But, first, a little rantastic fun. Can you spot what’s missing from this ad I received in the mail?
I am getting CLE right now. While typing these words, a CLE audio file is playing in the background on mute. I felt compelled to acquire hard evidence before launching into a tirade.
What’s missing from the advertisement is any suggestion I might learn. No mention of quality or relevance. Rather, the repeated, bolded promise of “no final exam” struck me as an assurance there would be no requirement I pay attention—i.e., I could avoid learning anything at all. A promise made; a promise kept.
The offering is both better and worse than expected. Worse because the courses are simply someone reading aloud freely available law-review articles, including all the citations in the footnotes to stretch out the timer (yes, really). Better because Ethical Cannabis Lawyering in California is genuinely interesting (I read it) and therefore more substantive than anticipated. Of course, the quality of the content is entirely beside the point. As advertised, this is a pure box-checking exercise.

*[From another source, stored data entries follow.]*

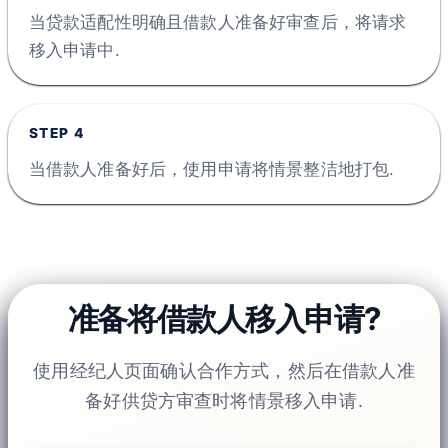
当贷款适配性明确且借款人准备好审查后，将请求
移入申请中.
STEP
4
当借款人准备好后，使用申请将情景整洁地打包.
准备将借款人移入申请?
使用经纪人页面确认合作方式，然后在借款人准
备好供贷方审查时将情景移入申请.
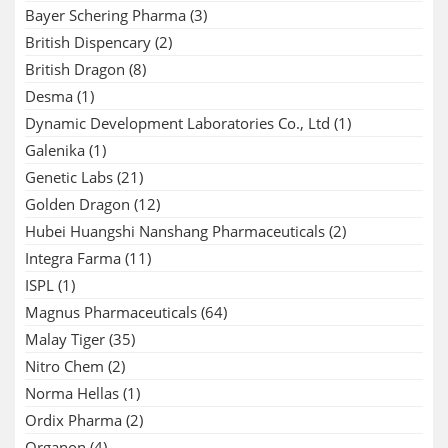
Bayer Schering Pharma
(3)
British Dispencary
(2)
British Dragon
(8)
Desma
(1)
Dynamic Development Laboratories Co., Ltd
(1)
Galenika
(1)
Genetic Labs
(21)
Golden Dragon
(12)
Hubei Huangshi Nanshang Pharmaceuticals
(2)
Integra Farma
(11)
ISPL
(1)
Magnus Pharmaceuticals
(64)
Malay Tiger
(35)
Nitro Chem
(2)
Norma Hellas
(1)
Ordix Pharma
(2)
Organon
(4)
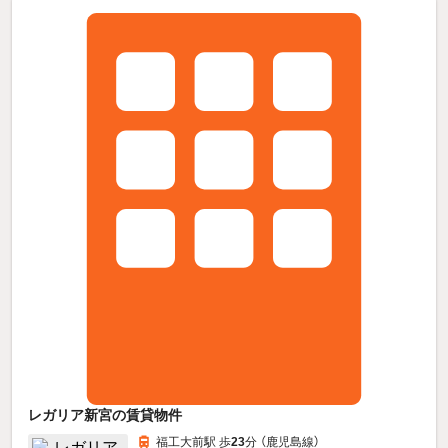
レガリア新宮の賃貸物件
福工大前駅 歩
23
分 （鹿児島線）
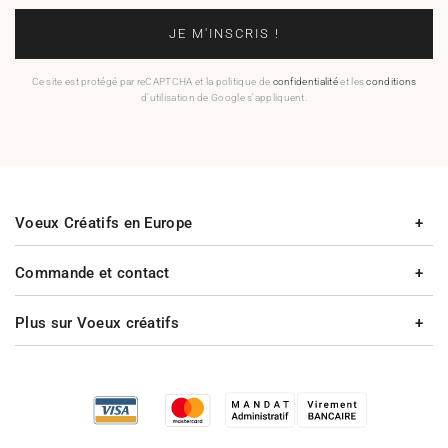
JE M'INSCRIS !
Ce site est protégé par reCAPTCHA et la politique de
confidentialité
et les
conditions
d'utilisation de Google s'appliquent.
Voeux Créatifs en Europe
Commande et contact
Plus sur Voeux créatifs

CLE being terrible is common knowledge. The distinguishing characteristic of common knowledge is not that everyone knows something—technically, that is mutual knowledge. Rather, common knowledge requires (i) everyone knows and (ii) everyone knows that everyone knows, and (iii) everyone knows that everyone know that everyone knows (ad infinitum).

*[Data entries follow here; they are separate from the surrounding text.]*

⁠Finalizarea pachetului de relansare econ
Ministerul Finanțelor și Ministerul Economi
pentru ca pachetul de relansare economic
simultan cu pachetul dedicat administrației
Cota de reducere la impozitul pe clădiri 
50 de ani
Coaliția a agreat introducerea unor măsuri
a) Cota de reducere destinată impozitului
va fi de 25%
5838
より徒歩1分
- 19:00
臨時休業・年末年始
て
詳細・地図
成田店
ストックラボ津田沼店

My tweet above about CLE having a 100% disapproval rating is the culmination of a conversation I started in a fit of pique (the fuel on which Twitter runs). My prompt elicited all manner of humorous anecdotes—that become less funny the more you think about them.
For example, my partner Joe Borstein, then at Kasowitz, established a “refugee camp” of double-barred NYC/NJ attorneys who would bring their pillows to sleep through all-day, in-person weekend CLEs in New Jersey. He was following sage, intergenerational advice from his lawyer mother, who considered CLE “a great time to nap.” While David Lat, now of Original Jurisdiction (I subscribe!), did a course on “Animal Law” during a mad dash to meet his CLE deadline while an associate at Wachtell (click the link for David’s updated thoughts on remote learning, flipped classrooms, etc.).
Joe’s and David’s stories were largely representative. Worthless content and the stratagems for ignoring it—videos, on mute, increased to 4x speed with timers set to toggle back to circumvent ‘still here’ controls. A pointless but painful exercise we mostly treat as a dumb game we’re forced to play.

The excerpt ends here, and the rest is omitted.